Ah, but when you have TWO pianos, you have at your fingertips greater dynamic range, thicker voicing in all registers and stereophonic sound, even from the unison sections.
It's music for two pianos that appears on this new disc. One of the players is Vladimir Ashkenazy, who's one of the great pianists of recent decades, and the other player is his son Vovka.
Composers were particularly fond of two pianos when it came to versions of orchestral compositions. It was a way for folks to become acquainted with a new orchestral work, or to remind themselves of one they'd already heard and loved. Maurice Ravel's "La Valse" was given the two-piano treatment as a sort of test-drive for ballet impresario Sergei Diaghilev.

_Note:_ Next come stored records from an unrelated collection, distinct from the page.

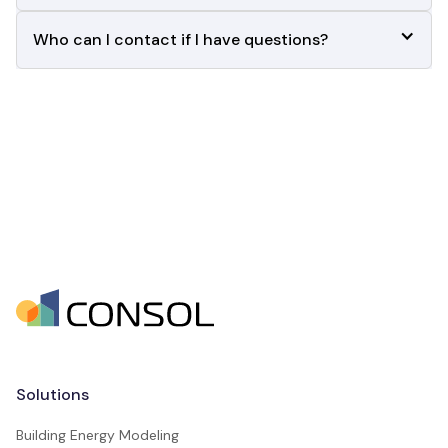
Who can I contact if I have questions?       
Solutions
Building Energy Modeling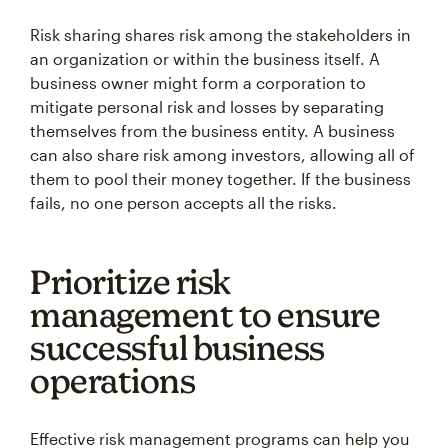
Risk sharing shares risk among the stakeholders in
an organization or within the business itself. A
business owner might form a corporation to
mitigate personal risk and losses by separating
themselves from the business entity. A business
can also share risk among investors, allowing all of
them to pool their money together. If the business
fails, no one person accepts all the risks.
Prioritize risk
management to ensure
successful business
operations
Effective risk management programs can help you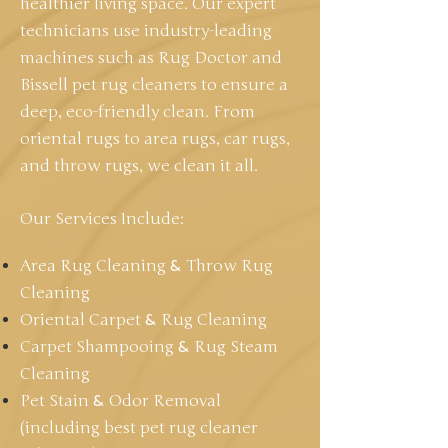
healthier living space. Our expert
technicians use industry-leading
machines such as Rug Doctor and
Bissell pet rug cleaners to ensure a
deep, eco-friendly clean. From
oriental rugs to area rugs, car rugs,
and throw rugs, we clean it all.
Our Services Include:
Area Rug Cleaning
&
Throw Rug
Cleaning
Oriental Carpet
&
Rug Cleaning
Carpet Shampooing
&
Rug Steam
Cleaning
Pet Stain
&
Odor Removal
(including best pet rug cleaner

We start in murkiness, which slowly gives way as the mists clear to reveal a ballroom full of dancing couples. The two pianos afford a broader palette for Ravel to prolong the play between mist and clarity...and later, the necessary volume and presence for the anxious climax. It's a desperate kind of sound; the waltz pushed to an almost grotesque level, as if the dancers think they can keep the war at bay if only the music and dance are loud and frantic enough.
Claude Debussy also turned to his music to deal with the demons of war. He said at one point, "I want to work not so much for myself, but to give proof, however small it may be, that not even 30 million Germans can destroy French thought." In his "En blanc et noir" ("In white and black") he takes a trumpet reveille and spins it into a reverie. His military march is transformed into a dance. Even what he called the "poisonous vapors" of the German chorale "Ein' feste Burg" are absorbed into -- and obscured by -- the dance.
Happily, there are also peacetime uses for a pair of pianos. Debussy's "Lindaraja" paints a picture of the Arab-influenced gardens at Alhambra, and a fountain, Lindaraja, "the eye of the house of A'isha." Ravel's "Rapsodie espagnole" evokes the scents and sights and sounds of Spain. The piece would eventually become his first orchestral work, but in the capable hands of Vladimir and Vovka Ashkenazy, Ravel's original version for two pianos is so full of nuance and color that you scarcely miss the orchestra.
This new release is the first full-length recording from father and son Ashkenazy, although Vovka did sit in on a couple of tracks on Vladimir's 2002 release of Rachmaninov transcriptions. Vovka has said that while being the son of Vladimir Ashkenazy has had both its benefits and its drawbacks, his father deliberately stood back so that he could find his own path as a pianist--a path that now converges with that of his father in this celebration of what two pianos can do.